**Work required**
Without the images, repeat every line of the listing exactly.

**Data**
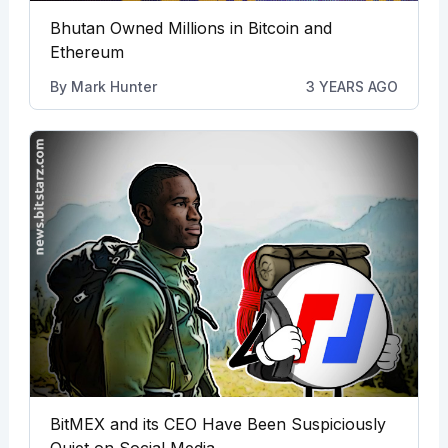
Bhutan Owned Millions in Bitcoin and
Ethereum
By
Mark Hunter
3 YEARS AGO
BitMEX and its CEO Have Been Suspiciously
Quiet on Social Media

**Answer to this exercise**
Bhutan Owned Millions in Bitcoin and
Ethereum
By
Mark Hunter
3 YEARS AGO
BitMEX and its CEO Have Been Suspiciously
Quiet on Social Media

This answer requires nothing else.